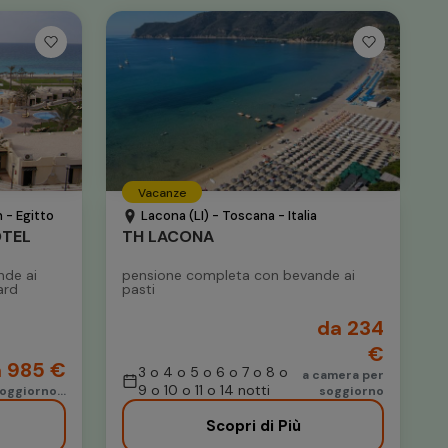
Vacanze
 - Egitto
Lacona (LI) - Toscana - Italia
OTEL
TH LACONA
nde ai
pensione completa con bevande ai
ard
pasti
da 234
€
 985 €
3 o 4 o 5 o 6 o 7 o 8 o
a camera per
9 o 10 o 11 o 14 notti
oggiorno...
soggiorno
Scopri di Più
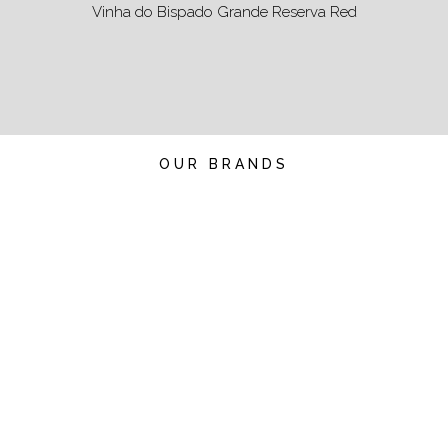
Vinha do Bispado Grande Reserva Red
OUR BRANDS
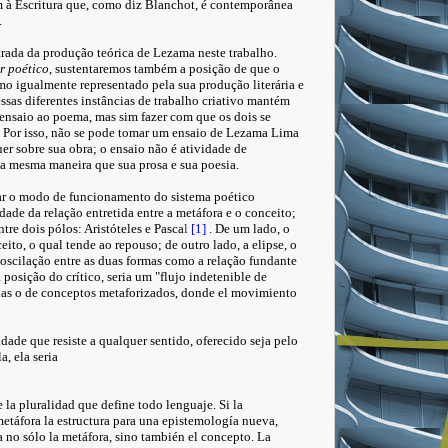
m à Escritura que, como diz Blanchot, é contemporânea
.
ntrada da produção teórica de Lezama neste trabalho.
r poético
, sustentaremos também a posição de que o
o igualmente representado pela sua produção literária e
ssas diferentes instâncias de trabalho criativo mantém
 ensaio ao poema, mas sim fazer com que os dois se
 Por isso, não se pode tomar um ensaio de Lezama Lima
 sobre sua obra; o ensaio não é atividade de
da mesma maneira que sua prosa e sua poesia.
ear o modo de funcionamento do sistema poético
ade da relação entretida entre a metáfora e o conceito;
re dois pólos: Aristóteles e Pasca
l
[1]
. De um lado, o
ito, o qual tende ao repouso; de outro lado, a elipse, o
oscilação entre as duas formas como a relação fundante
posição do crítico, seria um "flujo indetenible de
das o de conceptos metaforizados, donde el movimiento
idade que resiste a qualquer sentido, oferecido seja pelo
a, ela seria
 la pluralidad que define todo lenguaje. Si la
etáfora la estructura para una epistemología nueva,
 no sólo la metáfora, sino también el concepto. La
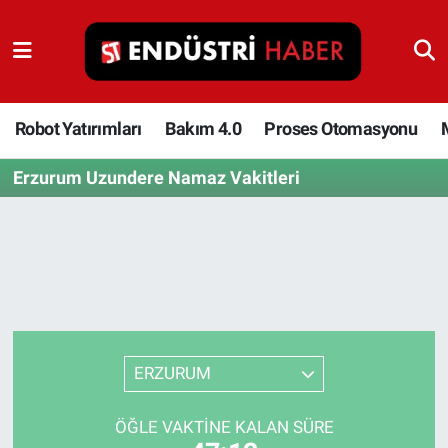
Robot Yatırımları
Bakım 4.0
Robot Yatırımları
Bakım 4.0
Proses Otomasyonu
Erzurum Uzundere Namaz Vakitleri
Proses Otomasyonu
Makina
Otomasyon
Depolama Çözümleri
ERZURUM
İnşaat ve Malzeme
ÖĞLE VAKTINE KALAN SÜRE
HaberOrtak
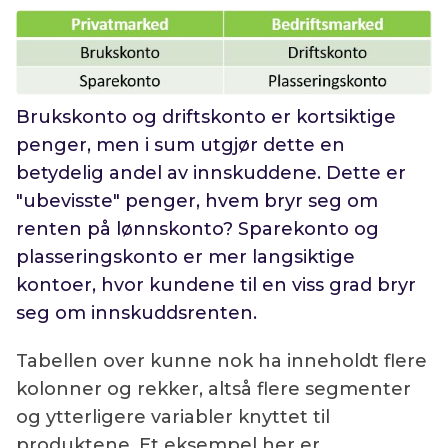
Brukskonto og driftskonto er kortsiktige
penger, men i sum utgjør dette en
betydelig andel av innskuddene. Dette er
"ubevisste" penger, hvem bryr seg om
renten på lønnskonto? Sparekonto og
plasseringskonto er mer langsiktige
kontoer, hvor kundene til en viss grad bryr
seg om innskuddsrenten.
Tabellen over kunne nok ha inneholdt flere
kolonner og rekker, altså flere segmenter
og ytterligere variabler knyttet til
produktene. Et eksempel her er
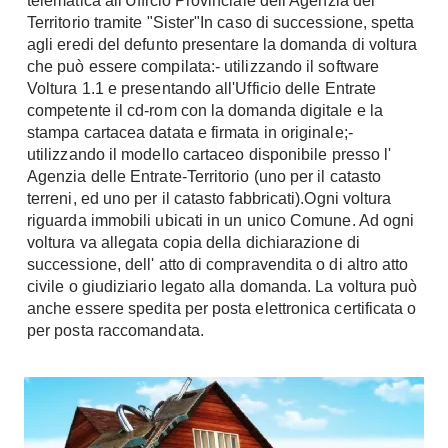
telematica all'Ufficio Provinciale dell'Agenzia del
Console
Territorio tramite "Sister"In caso di successione, spetta
Armadi
agli eredi del defunto presentare la domanda di voltura
che può essere compilata:- utilizzando il software
Porte
Armadio ante Battenti
Voltura 1.1 e presentando all'Ufficio delle Entrate
Armadi ante
Blindate
competente il cd-rom con la domanda digitale e la
Scorrevoli
Porte Interne
stampa cartacea datata e firmata in originale;-
Cabine Armadio
utilizzando il modello cartaceo disponibile presso l'
Porte Scorrevoli
Agenzia delle Entrate-Territorio (uno per il catasto
Armadi su misura
Portoni
terreni, ed uno per il catasto fabbricati).Ogni voltura
Armadi Angolo
Maniglie
riguarda immobili ubicati in un unico Comune. Ad ogni
I consigli sugli armadi
voltura va allegata copia della dichiarazione di
Finestre
successione, dell' atto di compravendita o di altro atto
Camerette
civile o giudiziario legato alla domanda. La voltura può
Finestre Pvc
anche essere spedita per posta elettronica certificata o
Camerette Ragazzi
Finestre Alluminio
per posta raccomandata.
Camerette Bambini
Finestre Legno
Letti a Castello
Persiane
Per Neonati
Scale
Lettini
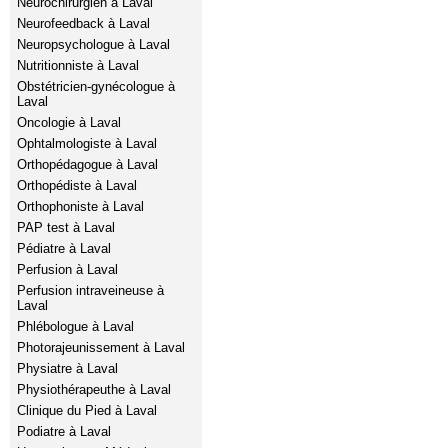
Neurochirurgien à Laval
Neurofeedback à Laval
Neuropsychologue à Laval
Nutritionniste à Laval
Obstétricien-gynécologue à
Laval
Oncologie à Laval
Ophtalmologiste à Laval
Orthopédagogue à Laval
Orthopédiste à Laval
Orthophoniste à Laval
PAP test à Laval
Pédiatre à Laval
Perfusion à Laval
Perfusion intraveineuse à
Laval
Phlébologue à Laval
Photorajeunissement à Laval
Physiatre à Laval
Physiothérapeuthe à Laval
Clinique du Pied à Laval
Podiatre à Laval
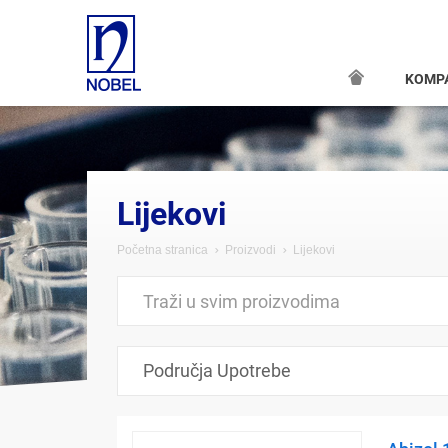
KOMP
Lijekovi
Početna stranica
Proizvodi
Lijekovi
Područja Upotrebe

·····

• The problem:
Search term "produção": return each line of the data that contains it.

• Task answer:
ntrada da produção teórica de Lezama neste trabalho.
o igualmente representado pela sua produção literária e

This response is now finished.